El Ayuntamiento de Palma cierra 32 bares 'de alterne'
Un total de 32 bares de alterne han sido cerrados por orden del Ayuntamiento de Palma de Mallorca, sin mediar advertencia previa y después de remitir a sus propietarios copias de un decreto firmado por el alcalde, Ramon Aguiló, en el que justifica la medida por considerar que en ellos hay "actividades peligrosas para la juventud", y "por atentar contra las buenas costumbres". Un número reducido de prostitutas se concentraron a las tres de la tarde de ayer, jueves, para manifestarse contra estos cierres.
El teniente de alcalde de Sanidad, Ginés Quiñonero, es el promotor de la medida, sobre la que no se facilitó ayer explicación oficial alguna.

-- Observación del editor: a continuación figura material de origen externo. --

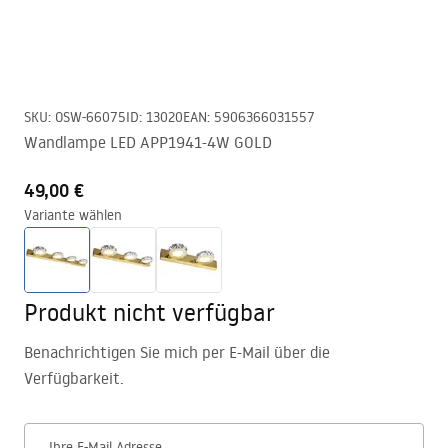
SKU
:
OSW-66075
ID
:
13020
EAN
:
5906366031557
Wandlampe LED APP1941-4W GOLD
49,00 €
Variante wählen
Produkt nicht verfügbar
Benachrichtigen Sie mich per E-Mail über die
Verfügbarkeit.
Ihre E-Mail Adresse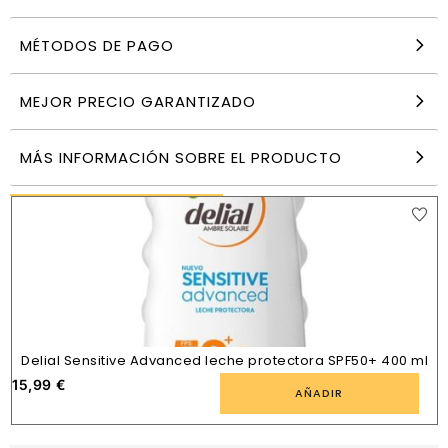
MÉTODOS DE PAGO
Babaria Crema Solar 75 ml Facial Antimanchas
Rosa Mosqueta Spf 50+
7,99
€
MEJOR PRECIO GARANTIZADO
AÑADIR
MÁS INFORMACIÓN SOBRE EL PRODUCTO
PRODUCTOS SIMILARES
Delial Sensitive Advanced leche protectora SPF50+ 400 ml
15,99
€
AÑADIR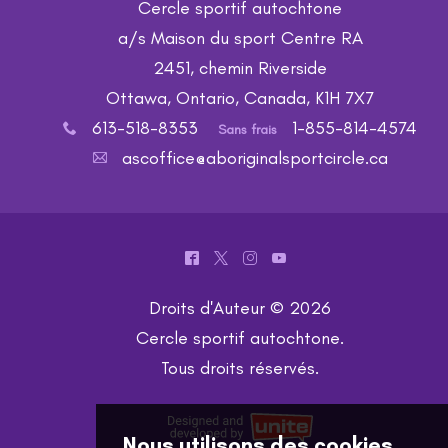
Cercle sportif autochtone
a/s Maison du sport Centre RA
2451, chemin Riverside
Ottawa, Ontario, Canada, K1H 7X7
613-518-8353
1-855-814-4574
x
Sans frais
ascoffice@aboriginalsportcircle.ca
A
^
*
&
(
Droits d'Auteur © 2026
Cercle sportif autochtone
.
Tous droits réservés.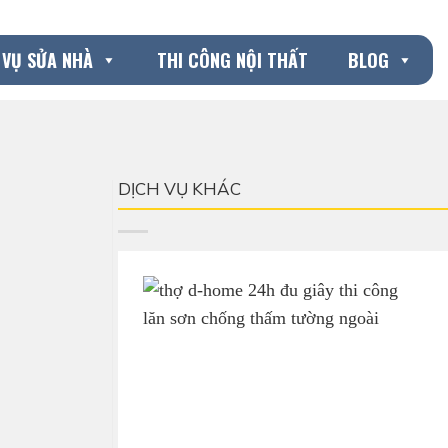
 VỤ SỬA NHÀ
THI CÔNG NỘI THẤT
BLOG
DỊCH VỤ KHÁC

Requerido por la mayor parte de los medios de información de Palma, Quiñonero respondió que "no tengo nada que explicar".
Un policía municipal motorizado se encargó, el martes por la noche, de repartir las copias del decreto a los 32 establecimientos afectados, ordenando su cierre "antes de 24 horas ( ... ) como consecuencia de realizar actividades que pueden ser inconvenientes o peligrosas para la juventud y atentar gravemente contra las buenas costumbres".
El decreto añade que, en caso de no cumplir la orden, "la actividad en cuestión será clausurada por la Policía Municipal". Ni Quiñonero ni el gabinete de prensa del Ayuntamiento de Palma quisieron facilitar ayer copias del decreto.